Опричник, пряча в кудрявой бороде усмешку, отпустил коням подпруги, затем, перекрестившись, подошел к иеромонаху, поцеловав ему руку, и снова вернулся к лошадям, протирая им шкуры соломенным жгутом. Странным своим поселенцам ухаживать за драгоценными туркестанскими жеребцами он не доверял. Убедившись, что встречавшие боярина иноземцы ушли в дом, на время забыв о государевом человеке, повернулся к священнику:
— Как паства твоя, отче?
— Прихожане мои православными себя чтут и обряды положенные вершат со всем старанием, но веру греческую понимают плохо, — огладил тяжелый крест иеромонах. — Души их страдают в метаниях, и жаждут слова Божия, но принять его с искренностью ноне еще не способны. Более склонны они к радости и праздникам, как языческим, так христианским, а то и к веселью без повода.
— Хорошо ли это, отец Никодим, для христианина, жизнь в веселье и праздности проводить?
— Я не пресекаю, сын мой, — перекрестился священник. — Все мы созданы по образу и подобию Господа. А Бог, по мысли моей, несчастным существом быть не может. Стало быть, и дети его обязаны жить счастливыми, а не в муках и грусти дни свои проводить. Что до праздности, то день свой прихожане посвящают трудам, и помыслов о благополучии рубежей отчих также не оставляют.
— Да, рубежи, — покачал головой Зализа, оглаживая морду коню с большим белым пятном между глаз.

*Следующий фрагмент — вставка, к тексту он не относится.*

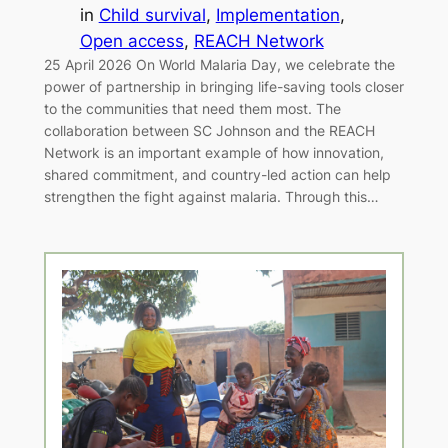
in
Child survival
, 
Implementation
, 
Open access
, 
REACH Network
25 April 2026 On World Malaria Day, we celebrate the
power of partnership in bringing life-saving tools closer
to the communities that need them most. The
collaboration between SC Johnson and the REACH
Network is an important example of how innovation,
shared commitment, and country-led action can help
strengthen the fight against malaria. Through this…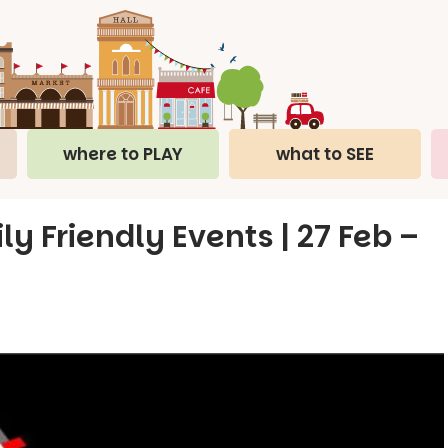
where to PLAY
what to SEE
ly Friendly Events | 27 Feb –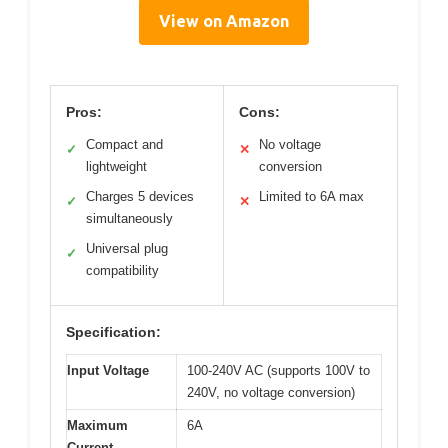
View on Amazon
Pros:
Cons:
Compact and
No voltage
✓
✕
lightweight
conversion
Charges 5 devices
Limited to 6A max
✓
✕
simultaneously
Universal plug
✓
compatibility
Specification:
Input Voltage
100-240V AC (supports 100V to
240V, no voltage conversion)
Maximum
6A
Current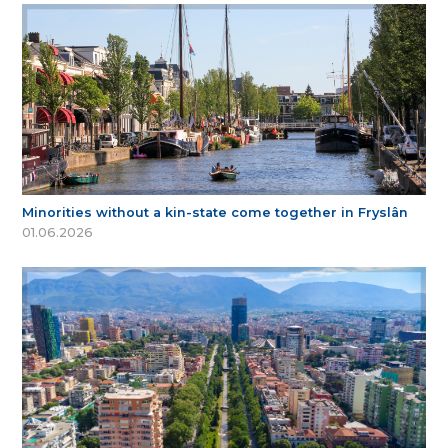
Minorities without a kin-state come together in Fryslân
01.06.2026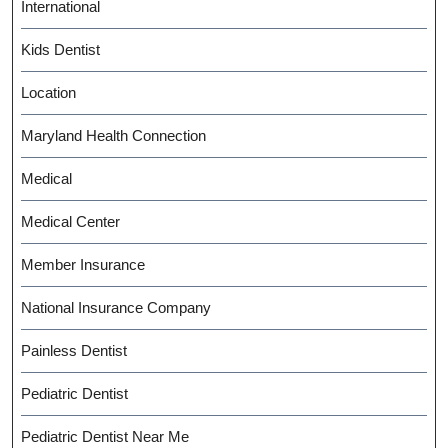
International
Kids Dentist
Location
Maryland Health Connection
Medical
Medical Center
Member Insurance
National Insurance Company
Painless Dentist
Pediatric Dentist
Pediatric Dentist Near Me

Сажая нежданных воинов на пожалованную государем землю, опричник в немалой степени рассчитывал на то, что они также начнут выходить в засеку, приглядывать за устьем Невы и побережьем Невской губы. Однако иноземцы не спешили обзаводиться конями, а без коней — какой же боярин? Ни в дозор, ни в поход, ни в ополчение его не поднять. На Руси для таких даже слово отдельное придумано: пешеходцы. Не люди значит, а те, кто пешком ходит. Хотя, конечно, на Неву, варяжскую лойму перехватить, они все-таки своими ногами успели. Сами, без понуканий… Бояре, значит, все-таки. Долг свой перед землею блюдут.